死刑執行人の日本史―歴史社会学からの接近


日本の刑法上、死刑は存在しており、年に何回かは死刑執行が行われる。ちなみに死刑執行の最終承認者は法務大臣であり、そのサインでもって死刑が執行されるという。そのサインをしたことにより、ニュースになることがあり、そのたびに死刑廃止論者が批判をするというお決まりのパターンになってしまっている現状にある。

しかし死刑の歴史は太古にまでさかのぼる。それも死刑と言っても今のように絞首刑や毒殺刑だけではなく、八つ裂き刑や火刑など様々な死刑の方法があった。本書ではその死刑のヴァリエーションではなく、あくまで死刑執行人にフォーカスを当ててどのような人物が担い、どのようにして死刑執行を告げたのかを取り上げている。

第1章「牢役人は死刑を担っていたのか」
牢役人は今でいう所の「看守」の立場である。いつの時代にそのような立場の人がいたのかというと江戸時代にまで遡る。この時代における刑罰は、鞭打ちや流刑、さらには身分の転落(エタ・非人になることも含む)もあれば、切腹や斬罪といった死刑もあった。特に切腹における介錯や斬罪をする際の執行人は誰がやっていたのか、主に牢役人もいれば、刀の鑑定士が副業として行っていたのだという。

第2章「なぜ看守が死刑執行を担うようになったのか」
本章では開国し、明治時代に入った時の死刑執行人を取り上げている。これまでは牢役人をはじめ様々な人物が行ってきたのだが、明治時代からは看守がその死刑執行を担うようになったのだという。しかしなぜ看守が担うようになったのか、そこには刑法の成り立ちにも絡んでいるという。

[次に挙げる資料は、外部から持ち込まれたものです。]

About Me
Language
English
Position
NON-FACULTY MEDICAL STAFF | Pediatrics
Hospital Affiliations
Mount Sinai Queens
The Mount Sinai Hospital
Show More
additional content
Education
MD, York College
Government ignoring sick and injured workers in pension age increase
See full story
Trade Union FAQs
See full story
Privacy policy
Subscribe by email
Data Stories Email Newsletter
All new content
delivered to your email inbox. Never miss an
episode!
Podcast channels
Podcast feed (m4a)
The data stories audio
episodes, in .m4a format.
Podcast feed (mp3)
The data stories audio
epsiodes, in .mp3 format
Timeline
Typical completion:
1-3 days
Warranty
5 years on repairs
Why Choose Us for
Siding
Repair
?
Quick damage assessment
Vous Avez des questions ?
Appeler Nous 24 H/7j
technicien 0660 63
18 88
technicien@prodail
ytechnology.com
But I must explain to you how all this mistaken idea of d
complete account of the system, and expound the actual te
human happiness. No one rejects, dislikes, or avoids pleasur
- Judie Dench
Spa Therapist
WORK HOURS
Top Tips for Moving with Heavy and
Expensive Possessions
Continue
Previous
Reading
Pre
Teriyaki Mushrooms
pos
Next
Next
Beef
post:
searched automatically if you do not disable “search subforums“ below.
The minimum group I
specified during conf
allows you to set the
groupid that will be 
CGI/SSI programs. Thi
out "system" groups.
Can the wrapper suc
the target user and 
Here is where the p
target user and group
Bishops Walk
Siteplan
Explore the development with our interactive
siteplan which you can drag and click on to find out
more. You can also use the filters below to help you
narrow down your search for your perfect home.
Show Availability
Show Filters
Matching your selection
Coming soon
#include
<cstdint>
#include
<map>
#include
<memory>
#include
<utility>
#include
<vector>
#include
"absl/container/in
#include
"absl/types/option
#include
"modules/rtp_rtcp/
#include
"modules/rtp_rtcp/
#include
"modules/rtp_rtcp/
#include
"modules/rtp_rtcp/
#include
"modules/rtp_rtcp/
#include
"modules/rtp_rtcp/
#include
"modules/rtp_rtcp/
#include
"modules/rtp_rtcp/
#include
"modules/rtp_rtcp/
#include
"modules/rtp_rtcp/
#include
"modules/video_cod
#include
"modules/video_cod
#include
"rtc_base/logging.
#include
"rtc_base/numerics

第3章「戦後から現在に至るまで死刑執行人をめぐる諸問題」
今では看守ではなく、「刑務官」が死刑執行を行っている。本書の冒頭に毎年のように死刑執行が行われると書いたが、実際には行われない年もある。そういったことは時事的なこともあるが、法務大臣によっては自らの意向で一度も死刑執行のサインをしないというのもあった。その最初の人物となったのは、戦前に大蔵大臣(現在の財務大臣)を務めあげ、A級戦犯として起訴されるも、政界復帰し、法務大臣となった賀屋興宣(かや おきのり)がいる。賀屋はA級戦犯として拘留されている際に、死刑執行が行われる瞬間に何度も立ち会ったことから、サインしなかったと言ったことがどこかの文献で記載されていたが、実際のところは本人の胸のうちにあり、闇の中である。その日本における死刑執行を巡って現在もなお様々な議論が起こっているのだが、その議論についてのプロセスを取り上げている。

第4章「問われなくなった問題とは何か」
死刑執行、及びその執行人に関する歴史・議論についてこれまで取り上げてきたのだが、その中でも全くと言ってもいいほど取り上げられなかったものがあるという。その中でも本書は死刑執行人の声を取り上げている。
死刑執行人にフォーカスを当てた日本史は斬新であるが、その歴史を見ても時代背景が色濃く映っていることがよくわかる。同時に死生観もあれば、法制度の変化にも触れることができるため、死刑執行人から見ても、様々な歴史を知ることができる。